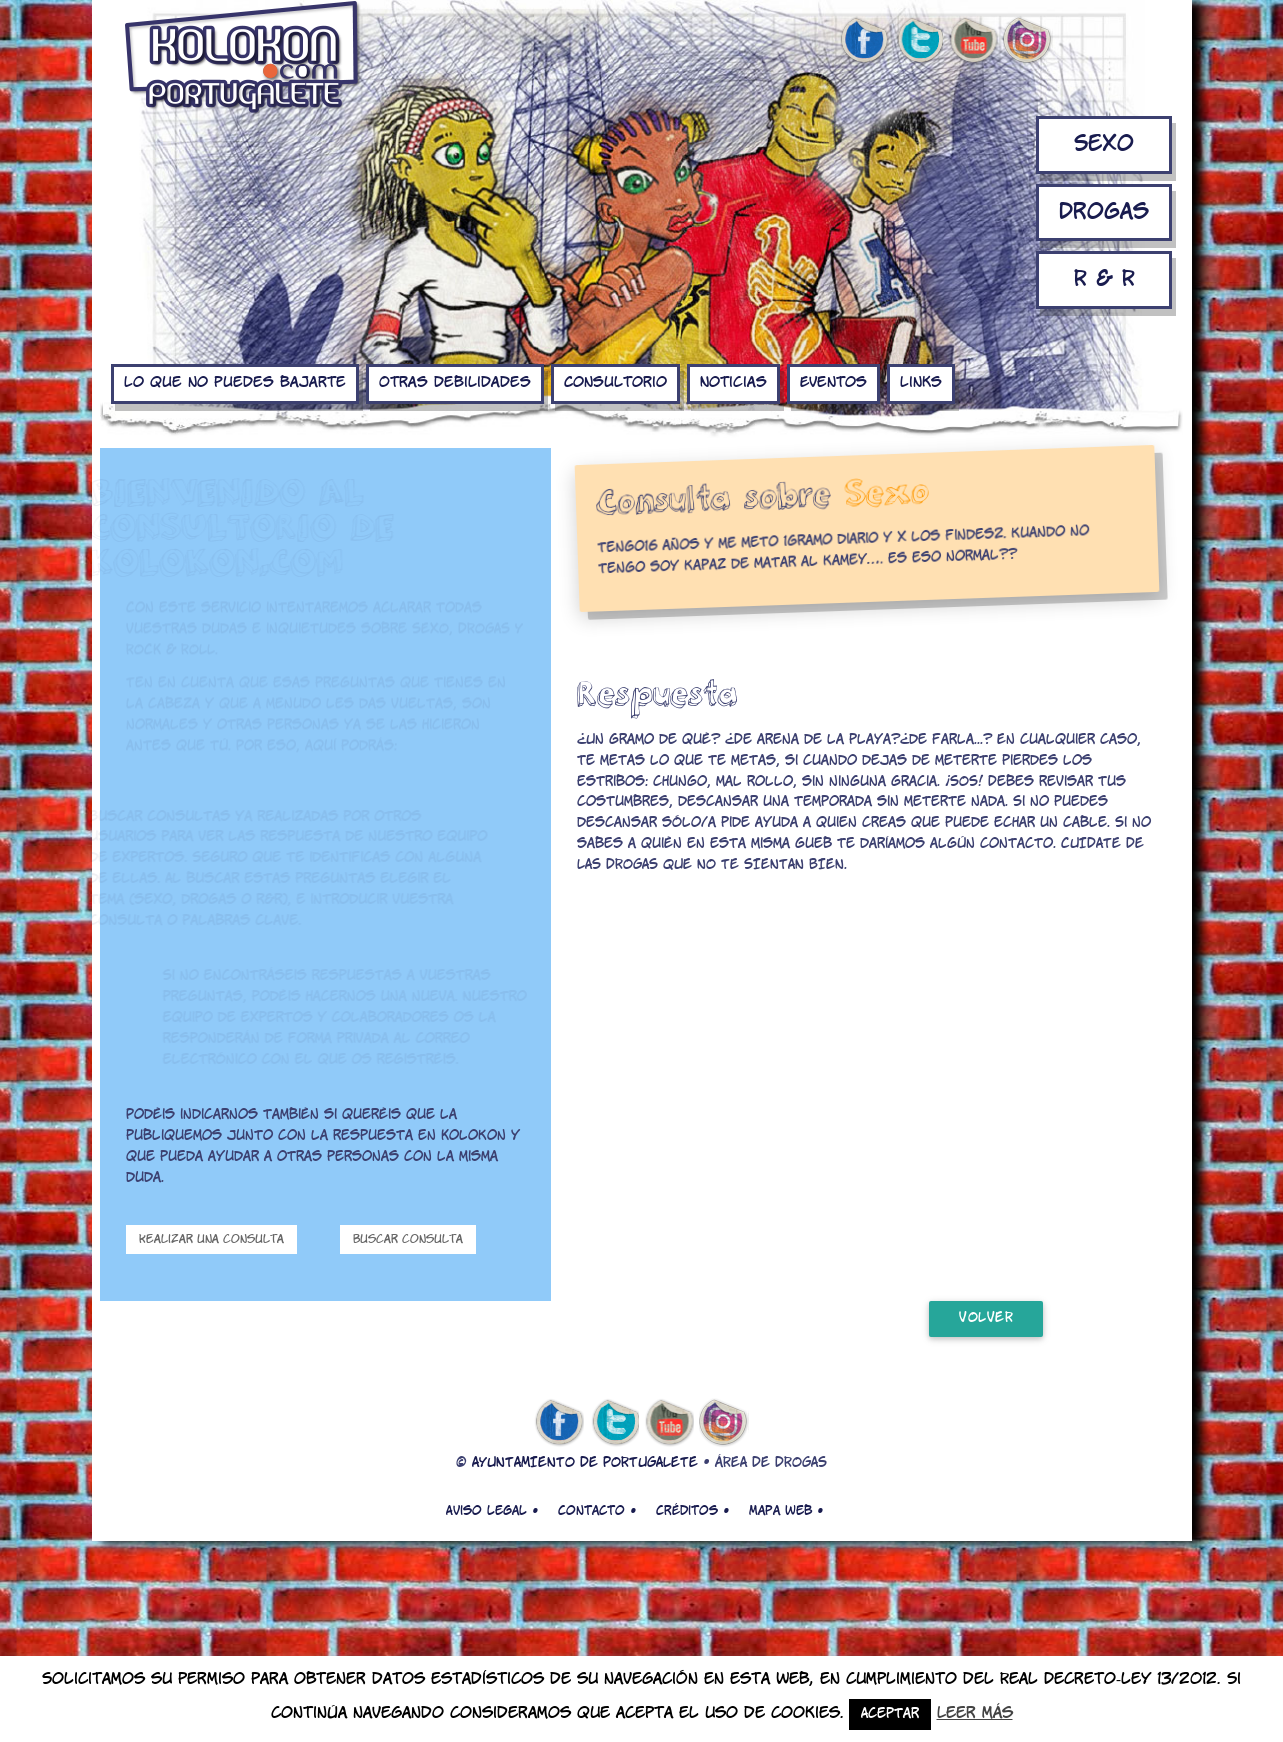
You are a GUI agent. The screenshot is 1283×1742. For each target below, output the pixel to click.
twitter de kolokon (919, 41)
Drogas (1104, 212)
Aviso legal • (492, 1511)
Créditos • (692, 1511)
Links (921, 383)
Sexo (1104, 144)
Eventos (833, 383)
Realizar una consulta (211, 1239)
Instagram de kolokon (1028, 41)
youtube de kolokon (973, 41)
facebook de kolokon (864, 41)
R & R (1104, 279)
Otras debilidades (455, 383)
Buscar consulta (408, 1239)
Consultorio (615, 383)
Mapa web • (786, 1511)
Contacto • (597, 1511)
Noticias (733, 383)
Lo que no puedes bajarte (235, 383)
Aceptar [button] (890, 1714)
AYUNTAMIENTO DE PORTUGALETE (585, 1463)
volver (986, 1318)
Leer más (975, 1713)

Work instructions: Only an exact copy of the records counts as an answer. Leave out the images.

Your solution:
You are a GUI agent. The screenshot is 1283×1742. For each target below, output the pixel to click.
twitter de kolokon (919, 41)
Drogas (1104, 212)
Aviso legal • (492, 1511)
Créditos • (692, 1511)
Links (921, 383)
Sexo (1104, 144)
Eventos (833, 383)
Realizar una consulta (211, 1239)
Instagram de kolokon (1028, 41)
youtube de kolokon (973, 41)
facebook de kolokon (864, 41)
R & R (1104, 279)
Otras debilidades (455, 383)
Buscar consulta (408, 1239)
Consultorio (615, 383)
Mapa web • (786, 1511)
Contacto • (597, 1511)
Noticias (733, 383)
Lo que no puedes bajarte (235, 383)
Aceptar [button] (890, 1714)
AYUNTAMIENTO DE PORTUGALETE (585, 1463)
volver (986, 1318)
Leer más (975, 1713)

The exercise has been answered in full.